Hi! I'm on a team that uses both Dagster and Datad...
# dagster-feedback
n
Hi! I'm on a team that uses both Dagster and Datadog, and recently worked on integrating Dagster with Datadog APM tracing to enable better visibility into op execution speeds (including calls to third party libraries). To make this work, I had to build out a custom multiprocess executor that inherits from your MultiprocessExecutor class but also handles tracer config, span initialization, and trace context inheritance across processes. We are mildly concerned about issues coming up if the Executor evolves -- are there any anticipated changes to Executor method definitions coming up? Additionally, this could be avoided if there was a way to share one instance of a resource across multiple processes when using the MultiprocessExecutor. Is this a possibility or something that's been considered?
m
Hey folks! Reviving this thread—my team is hitting the same use case where we’d like to use Datadog APM to ship traces for multiprocessed pipelines so we can view analytics for Dagster runs in the same place that we do for our other services.

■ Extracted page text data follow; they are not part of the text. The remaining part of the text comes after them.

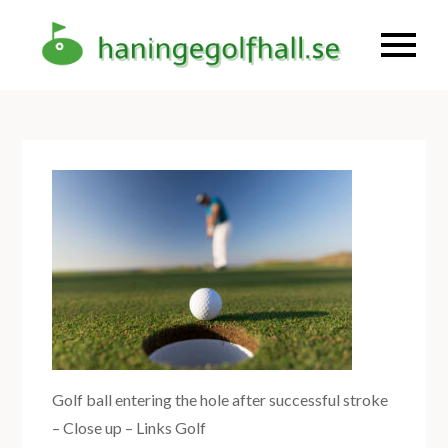
Skip
to
Haninge
haning
content
golfhall –
Golf året
om
Golf ball entering the hole after successful stroke
– Close up – Links Golf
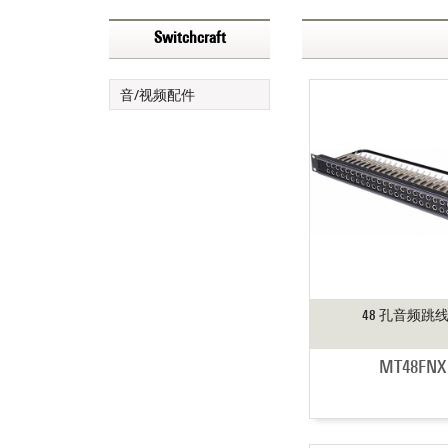
Switchcraft
音/视频配件
48 孔音频跳
MT48FNX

The trouble here is that as far as I know, the child_process_executor used for
MultiprocessExecutor
doesn’t make it easy to transmit context from the pipeline-orchestrating parent process to the step-running child processes at execution time. Looking at the ddtrace docs for cross-process tracing and comparing with the process boundary for the
child_process_executor
, it seems like we could satisfy this use case pretty easily if Dagster added support for “hooks” at this process boundary—one in the pipeline execution/parent process to extract context and pass it through the
args
to
Process
, and one in the step execution/child process to extract that context and install it before the step runs. Would it be a reasonable ask for Dagster to build in this support? Or, as Natalie suggested, would it be reasonable to add support for resources that are instantiated once for the pipeline and are in some way shared between child processes, rather than instantiated once per child? Thanks!
👍 2